┏━━

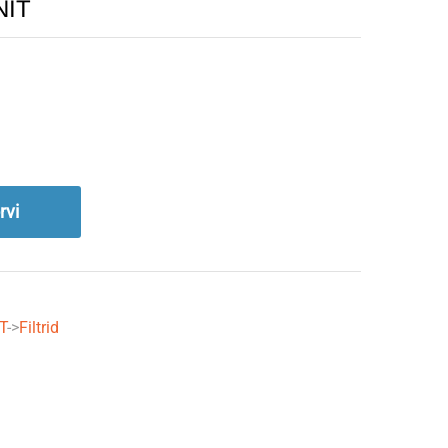
NIT
rvi
T
->
Filtrid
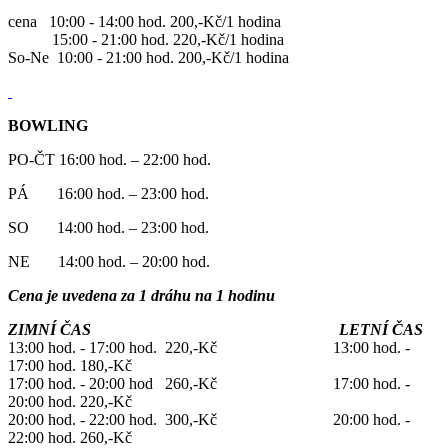
cena 10:00 - 14:00 hod. 200,-Kč/1 hodina
15:00 - 21:00 hod. 220,-Kč/1 hodina
So-Ne 10:00 - 21:00 hod. 200,-Kč/1 hodina
BOWLING
PO-ČT 16:00 hod. – 22:00 hod.
PÁ 16:00 hod. – 23:00 hod.
SO 14:00 hod. – 23:00 hod.
NE 14:00 hod. – 20:00 hod.
Cena je uvedena za 1 dráhu na 1 hodinu
ZIMNÍ ČAS LETNÍ ČAS
13:00 hod. - 17:00 hod. 220,-Kč 13:00 hod. -
17:00 hod. 180,-Kč
17:00 hod. - 20:00 hod 260,-Kč 17:00 hod. -
20:00 hod. 220,-Kč
20:00 hod. - 22:00 hod. 300,-Kč 20:00 hod. -
22:00 hod. 260,-Kč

┗━━

If a line in the listing holds the word "hodina", copy it out.

Written response:
cena 10:00 - 14:00 hod. 200,-Kč/1 hodina
15:00 - 21:00 hod. 220,-Kč/1 hodina
So-Ne 10:00 - 21:00 hod. 200,-Kč/1 hodina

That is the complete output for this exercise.